(DATA PROVIDED Opens)
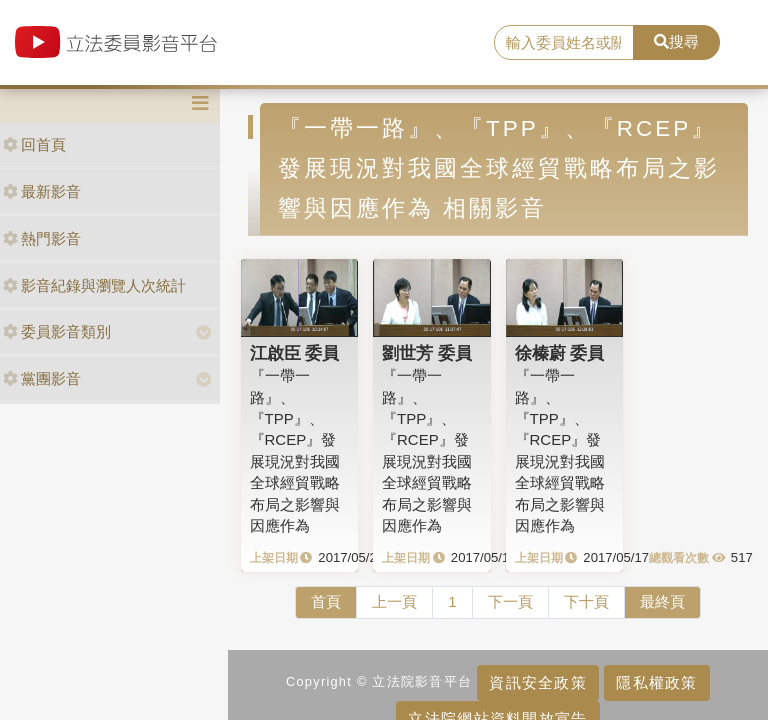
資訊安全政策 (538, 682)
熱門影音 (42, 238)
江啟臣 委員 (295, 353)
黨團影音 (42, 378)
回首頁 (34, 144)
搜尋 (676, 41)
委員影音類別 (57, 331)
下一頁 (510, 601)
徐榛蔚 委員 (560, 353)
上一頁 (394, 601)
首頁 (326, 601)
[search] (564, 43)
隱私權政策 (656, 682)
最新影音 (42, 191)
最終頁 (662, 601)
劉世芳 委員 (427, 353)
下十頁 (586, 601)
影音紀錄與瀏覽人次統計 (94, 285)
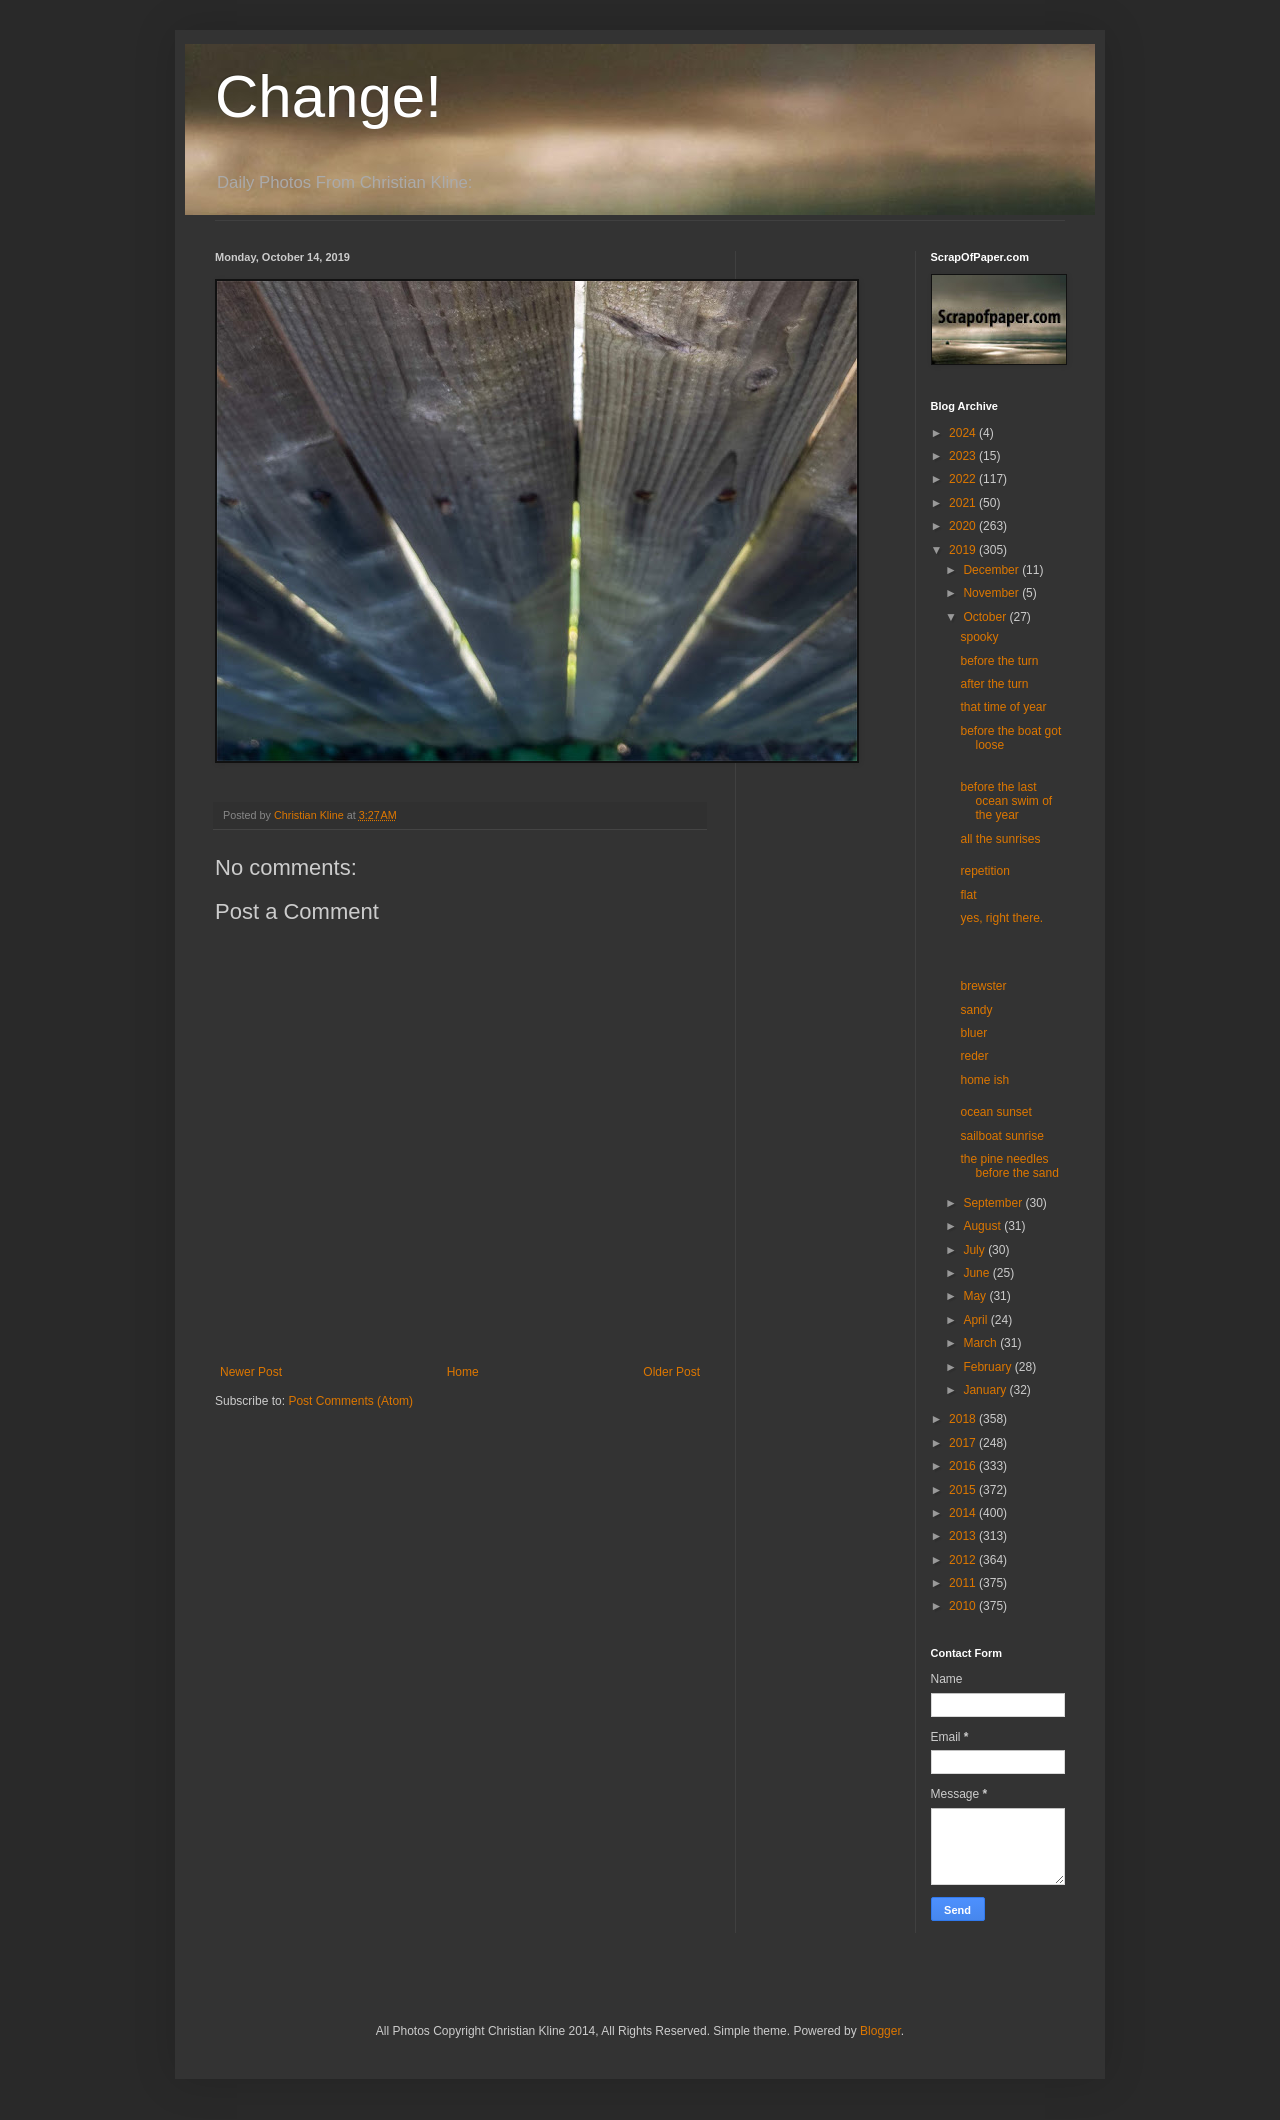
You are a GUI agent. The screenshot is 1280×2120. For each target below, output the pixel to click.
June (977, 1273)
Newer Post (251, 1372)
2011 (964, 1583)
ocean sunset (995, 1112)
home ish (984, 1080)
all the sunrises (1000, 839)
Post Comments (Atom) (350, 1401)
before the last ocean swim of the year (1006, 801)
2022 (964, 479)
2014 (964, 1513)
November (992, 593)
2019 (964, 550)
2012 (964, 1560)
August (983, 1226)
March (981, 1343)
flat (968, 895)
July (975, 1250)
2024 (964, 433)
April (976, 1320)
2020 (964, 526)
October (986, 617)
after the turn (994, 684)
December (992, 570)
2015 (964, 1490)
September (994, 1203)
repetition (984, 871)
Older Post (671, 1372)
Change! (328, 96)
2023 (964, 456)
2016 (964, 1466)
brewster (983, 986)
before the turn (999, 661)
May (976, 1296)
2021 (964, 503)
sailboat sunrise (1001, 1136)
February (988, 1367)
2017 (964, 1443)
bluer (973, 1033)
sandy (976, 1010)
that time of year (1003, 707)
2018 (964, 1419)
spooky (979, 637)
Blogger (880, 2031)
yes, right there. (1001, 918)
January (986, 1390)
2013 (964, 1536)
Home (463, 1372)
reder (974, 1056)
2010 (964, 1606)
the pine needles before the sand (1009, 1166)
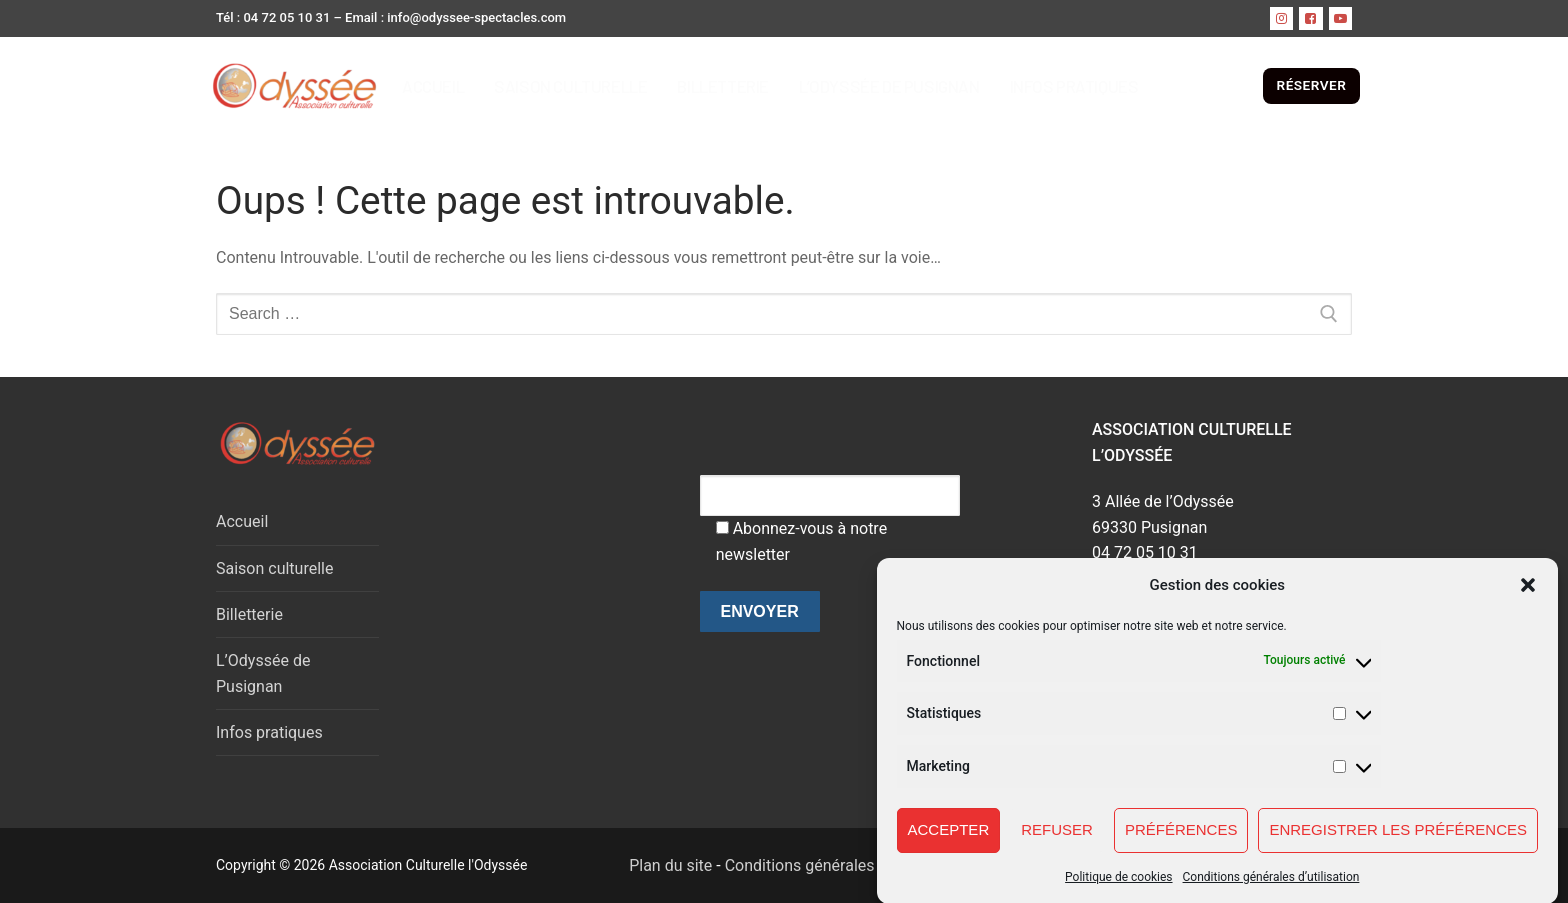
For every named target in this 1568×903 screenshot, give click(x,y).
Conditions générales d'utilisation (842, 865)
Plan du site (658, 865)
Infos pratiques (269, 732)
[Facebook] (1310, 18)
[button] (1528, 597)
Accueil (242, 521)
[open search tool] (1246, 86)
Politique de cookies (1118, 889)
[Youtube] (1340, 18)
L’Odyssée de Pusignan (263, 673)
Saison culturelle (274, 568)
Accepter (949, 842)
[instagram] (1281, 18)
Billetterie (249, 614)
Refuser (1057, 842)
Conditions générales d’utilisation (1271, 889)
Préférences (1181, 842)
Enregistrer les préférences (1398, 842)
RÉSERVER (1312, 85)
(DATA PROVIDED Closes)
**WHAT TO PRODUCE**
Where the line containing "2013 (964, 1536)" appears, begin writing out the lines exactly, and continue through the end of the material above, omitting pictures.

**YOUR SOLUTION**
2013 (964, 1536)
Home (463, 1372)
reder (974, 1056)
2010 (964, 1606)
the pine needles before the sand (1009, 1166)
For every named target in this 1568×903 screenshot, give click(x,y).
Conditions générales d'utilisation (842, 865)
Plan du site (658, 865)
Infos pratiques (269, 732)
[Facebook] (1310, 18)
[button] (1528, 597)
Accueil (242, 521)
[open search tool] (1246, 86)
Politique de cookies (1118, 889)
[Youtube] (1340, 18)
L’Odyssée de Pusignan (263, 673)
Saison culturelle (274, 568)
Accepter (949, 842)
[instagram] (1281, 18)
Billetterie (249, 614)
Refuser (1057, 842)
Conditions générales d’utilisation (1271, 889)
Préférences (1181, 842)
Enregistrer les préférences (1398, 842)
RÉSERVER (1312, 85)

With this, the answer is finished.